Die Geldströme in der EU werden immer auch politisch gelenkt. Sind die deblockierten Milliarden für Polen Brüssels Geschenk an den liberalen Regierungschef Tusk?
Jetzt soll das Geld wieder fliessen. Die EU-Kommission hat die grössten Hindernisse aus dem Weg geräumt, Polen kann bis zu 137 Milliarden Euro aus verschiedenen EU-Kassen erhalten. Konkret: 76,5 Milliarden aus dem Kohäsionsfonds und 60 Milliarden aus dem Corona-Aufbaufonds, davon sind 35 Milliarden rückzahlpflichtig.
Die Kommission honoriert damit zum einen die Tatsache, dass Warschau die Grundrechtscharta (die Bürger- und Menschenrechte) annimmt und den Vorrang des Unionsrechts vor dem nationalen Recht anerkennt. Ebenso wird es im Sommer der Europäischen Staatsanwaltschaft beitreten, die über die korrekte Verwendung der EU-Gelder wacht.
Zum andern – und das ist nicht unproblematisch – zeigt sich Brüssel erkenntlich, weil die Regierung von Ministerpräsident Donald Tusk Schritte unternimmt, um die Gewaltenteilung im Staat wieder herzustellen. Die nationalkonservative PiS-Herrschaft hatte sie unterwandert, indem sie ihren Einfluss im Justizapparat systematisch ausdehnte. Problematisch dabei ist, dass die konfliktreiche Wiederherstellung des Rechtsstaats erst begonnen hat. Warum wartet die Kommission nicht, bis der Prozess abgeschlossen ist?

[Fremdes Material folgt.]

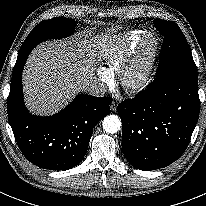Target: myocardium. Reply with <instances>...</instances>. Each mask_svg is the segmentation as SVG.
Instances as JSON below:
<instances>
[{
  "instance_id": "f54148a6",
  "label": "myocardium",
  "mask_w": 206,
  "mask_h": 206,
  "mask_svg": "<svg viewBox=\"0 0 206 206\" xmlns=\"http://www.w3.org/2000/svg\"><path fill=\"white\" fill-rule=\"evenodd\" d=\"M159 54V39L153 33H145L133 55L120 68L122 87L130 93L143 90L151 81ZM143 65L141 72L137 68Z\"/></svg>"
}]
</instances>
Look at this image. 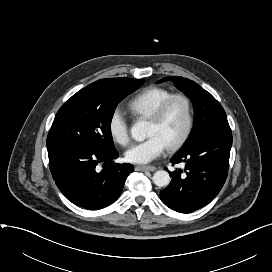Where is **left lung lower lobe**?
Here are the masks:
<instances>
[{
    "label": "left lung lower lobe",
    "mask_w": 272,
    "mask_h": 272,
    "mask_svg": "<svg viewBox=\"0 0 272 272\" xmlns=\"http://www.w3.org/2000/svg\"><path fill=\"white\" fill-rule=\"evenodd\" d=\"M231 145L232 135H224L180 150L171 162L185 163V174L181 169L169 172L172 180L160 192L162 202L180 213L193 212L211 202L225 183Z\"/></svg>",
    "instance_id": "1"
}]
</instances>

Der «Rechtsstaatsmechanismus» als Machtinstrument
Mit ihrem notorischen Pathos beglückwünschte die Kommissionspräsidentin Ursula von der Leyen Tusk und die Polen: Sie sei beeindruckt von den Anstrengungen, «die Herrschaft des Rechts wieder zum Rückgrat der Gesellschaft zu machen». Das ist in der Tat keine Kleinigkeit und absolut notwendig. Denn mehr als alles andere ist die EU eine Rechtsgemeinschaft (auch wenn sie in der gegenwärtigen Weltlage eher einer Schicksalsgemeinschaft gleicht).

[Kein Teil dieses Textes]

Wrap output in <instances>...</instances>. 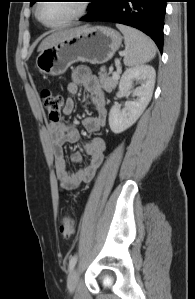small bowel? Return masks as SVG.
<instances>
[{
	"label": "small bowel",
	"mask_w": 195,
	"mask_h": 299,
	"mask_svg": "<svg viewBox=\"0 0 195 299\" xmlns=\"http://www.w3.org/2000/svg\"><path fill=\"white\" fill-rule=\"evenodd\" d=\"M83 87L90 95L91 102L96 109V114L84 119L83 125L88 133H94L103 128L107 122V107L104 91L99 79L91 74L86 68H76L72 74V81L67 84L66 91L68 98L65 101L63 112L66 115L73 113L75 103L73 96L76 95L80 87ZM48 130L52 142L55 169L61 186L66 190L77 189L81 184L92 180L97 168L102 164L106 143L102 138H93L85 145V150L90 156V162L84 165L75 173H70L64 159L63 144L74 143L78 140L77 129L64 121L50 122ZM76 163L82 162L80 152L73 154Z\"/></svg>",
	"instance_id": "1"
}]
</instances>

Eine grosse Errungenschaft war deshalb die Schaffung des sogenannten Rechtsstaatsmechanismus vor vier Jahren. Damit kann die Kommission Zahlungen blockieren, wenn in einem Empfängerland keine unabhängige Justiz existiert, die den Missbrauch von Geldern ahnden kann. Polen und Ungarn waren Adressaten solcher Massnahmen. Die Kommission als «Hüterin der Verträge» hat damit ein effizientes Machtinstrument in der Hand.

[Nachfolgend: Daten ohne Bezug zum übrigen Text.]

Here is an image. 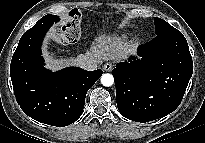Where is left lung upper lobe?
Segmentation results:
<instances>
[{"label": "left lung upper lobe", "mask_w": 205, "mask_h": 143, "mask_svg": "<svg viewBox=\"0 0 205 143\" xmlns=\"http://www.w3.org/2000/svg\"><path fill=\"white\" fill-rule=\"evenodd\" d=\"M155 21V33L156 35L164 34L172 31H176L174 27H172L169 23L161 18H154Z\"/></svg>", "instance_id": "1"}]
</instances>
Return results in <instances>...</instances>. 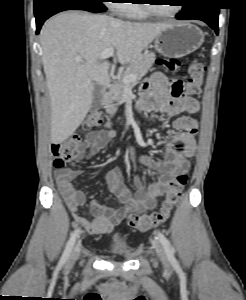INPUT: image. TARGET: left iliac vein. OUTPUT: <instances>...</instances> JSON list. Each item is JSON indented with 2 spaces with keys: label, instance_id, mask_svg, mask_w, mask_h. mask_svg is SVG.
Segmentation results:
<instances>
[{
  "label": "left iliac vein",
  "instance_id": "left-iliac-vein-1",
  "mask_svg": "<svg viewBox=\"0 0 246 300\" xmlns=\"http://www.w3.org/2000/svg\"><path fill=\"white\" fill-rule=\"evenodd\" d=\"M155 249H156V253H157L159 259L161 260V262L165 266H168L169 265L168 258H167L166 253L164 252L163 248L158 243H156Z\"/></svg>",
  "mask_w": 246,
  "mask_h": 300
}]
</instances>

Doch ob sie auch sorgfältig genug damit umgeht, daran hat der Europäische Rechnungshof seine Zweifel. Er kritisiert in einem eben erschienenen Bericht die Methoden, mit denen die Kommission jährlich den Zustand des Rechtsstaats in den Mitgliedländern überprüft. Sie seien intransparent (also nicht nachvollziehbar), es fehle eine ausreichende Dokumentation, und über die Konsequenzen dieses «Screenings» gebe es keine Rechenschaft. Das ist bedenklich.
Ins gleiche Horn stösst das Europäische Parlament, das der Kommission vorwirft, beim Rechtsstaatsmechanismus «allzu diplomatisch» und «zu wenig präzis» zu sein. Gemeint ist: Das Instrument ist politisiert. Am Geldhahn dreht Brüssel nur, wenn es auch politisch in den Kram passt. So wie jetzt im Fall Polens. Tusk ist ein wichtiger Verbündeter im Abwehrkampf gegen den russischen Revanchismus (anders als Orban, der unsichere Kantonist). Deshalb, so die EU-Parlamentarier, erhält Warschau viele Milliarden und nicht Budapest. Nicht strenge Regeln entscheiden, sondern das Prinzip Hoffnung.
Eine Balance zwischen Recht und Macht
Diese Kritik ist überzogen, denn das Geld wird in Tranchen überwiesen, und diese können jederzeit gestoppt werden. Und es wäre unsinnig, abzustreiten, dass Geldtransfers in jeder politischen Organisation immer auch einer politischen Logik gehorchen – und gehorchen müssen. Aber Brüssel muss den Verdacht ernst nehmen, es drücke bei manchen Regierungen zu leicht ein Auge zu.
Die EU ist nicht nur eine Rechtsgemeinschaft, sie stolpert gerade auch in die Rolle eines geopolitischen Akteurs hinein. Mit ihren beiden Identitäten verbinden sich widersprüchliche Anforderungen. Die Union wird sich deshalb auf immer neue Balanceakte einstellen müssen.